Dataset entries
------------------------------------------------------------------------
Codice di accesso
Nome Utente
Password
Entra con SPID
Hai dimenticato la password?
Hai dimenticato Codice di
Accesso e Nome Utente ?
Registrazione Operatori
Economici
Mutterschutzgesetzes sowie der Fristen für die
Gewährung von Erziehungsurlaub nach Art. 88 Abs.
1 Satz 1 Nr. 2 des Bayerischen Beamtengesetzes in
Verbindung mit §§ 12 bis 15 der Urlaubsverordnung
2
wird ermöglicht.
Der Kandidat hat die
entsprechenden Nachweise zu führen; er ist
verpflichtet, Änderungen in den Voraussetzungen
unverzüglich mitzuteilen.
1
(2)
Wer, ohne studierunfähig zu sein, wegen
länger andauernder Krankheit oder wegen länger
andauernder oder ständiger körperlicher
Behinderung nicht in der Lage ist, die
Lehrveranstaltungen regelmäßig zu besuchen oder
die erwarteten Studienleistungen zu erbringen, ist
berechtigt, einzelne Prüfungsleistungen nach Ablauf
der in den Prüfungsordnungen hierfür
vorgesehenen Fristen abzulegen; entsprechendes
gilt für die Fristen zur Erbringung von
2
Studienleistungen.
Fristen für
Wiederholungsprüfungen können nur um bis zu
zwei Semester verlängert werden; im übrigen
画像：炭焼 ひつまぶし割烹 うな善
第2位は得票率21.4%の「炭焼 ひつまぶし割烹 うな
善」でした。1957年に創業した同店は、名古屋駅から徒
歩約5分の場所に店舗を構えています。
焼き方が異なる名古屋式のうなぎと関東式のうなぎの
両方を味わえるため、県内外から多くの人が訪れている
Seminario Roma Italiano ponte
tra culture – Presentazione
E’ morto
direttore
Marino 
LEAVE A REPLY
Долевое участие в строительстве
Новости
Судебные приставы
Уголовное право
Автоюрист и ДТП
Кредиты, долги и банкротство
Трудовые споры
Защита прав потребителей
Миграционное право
------------------------------------------------------------------------
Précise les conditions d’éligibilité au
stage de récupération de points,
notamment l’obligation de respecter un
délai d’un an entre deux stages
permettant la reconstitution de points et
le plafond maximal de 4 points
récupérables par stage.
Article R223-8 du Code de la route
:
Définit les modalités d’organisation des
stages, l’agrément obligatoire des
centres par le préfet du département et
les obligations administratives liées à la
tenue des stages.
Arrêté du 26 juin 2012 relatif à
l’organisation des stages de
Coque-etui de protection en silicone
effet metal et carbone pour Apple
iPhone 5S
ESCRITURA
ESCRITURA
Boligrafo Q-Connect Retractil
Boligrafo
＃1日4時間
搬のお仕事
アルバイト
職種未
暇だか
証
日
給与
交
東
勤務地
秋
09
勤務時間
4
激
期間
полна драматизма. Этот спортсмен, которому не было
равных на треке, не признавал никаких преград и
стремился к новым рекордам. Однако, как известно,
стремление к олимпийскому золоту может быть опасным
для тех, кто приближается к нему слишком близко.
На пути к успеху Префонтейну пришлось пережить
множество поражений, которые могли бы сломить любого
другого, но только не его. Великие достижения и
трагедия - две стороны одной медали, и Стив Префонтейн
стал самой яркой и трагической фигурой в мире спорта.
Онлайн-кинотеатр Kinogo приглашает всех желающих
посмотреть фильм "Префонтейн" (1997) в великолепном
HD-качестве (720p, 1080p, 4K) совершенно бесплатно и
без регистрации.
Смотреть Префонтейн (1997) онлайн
------------------------------------------------------------------------
- _Exercise objective_: Identify each line in the records above containing the word "points"; copy those lines.

- _Task output_:
stage de récupération de points,
permettant la reconstitution de points et
le plafond maximal de 4 points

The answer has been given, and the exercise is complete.